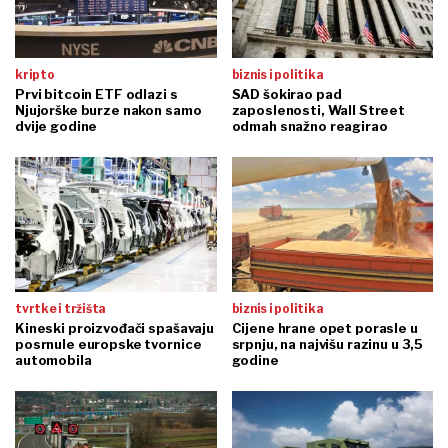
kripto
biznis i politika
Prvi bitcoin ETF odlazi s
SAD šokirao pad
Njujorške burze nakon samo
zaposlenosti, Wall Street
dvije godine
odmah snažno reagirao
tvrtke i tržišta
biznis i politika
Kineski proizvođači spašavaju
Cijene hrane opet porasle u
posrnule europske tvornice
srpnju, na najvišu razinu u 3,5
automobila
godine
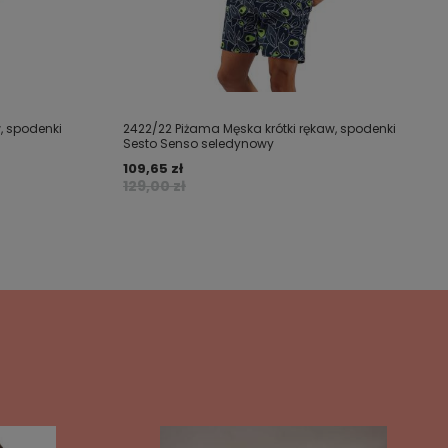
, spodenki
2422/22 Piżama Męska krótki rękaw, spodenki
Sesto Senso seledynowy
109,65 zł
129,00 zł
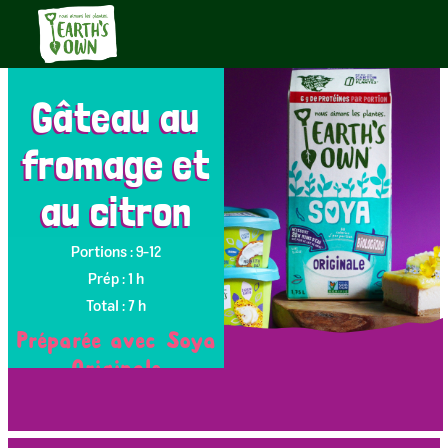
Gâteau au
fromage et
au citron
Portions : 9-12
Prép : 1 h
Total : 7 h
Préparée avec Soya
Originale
==
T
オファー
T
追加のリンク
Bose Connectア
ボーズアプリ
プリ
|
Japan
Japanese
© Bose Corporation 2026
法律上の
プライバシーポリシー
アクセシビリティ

How to complete this task:
In the listing, how many lines include the string "Bose"? State the number alone.

Your solution:
2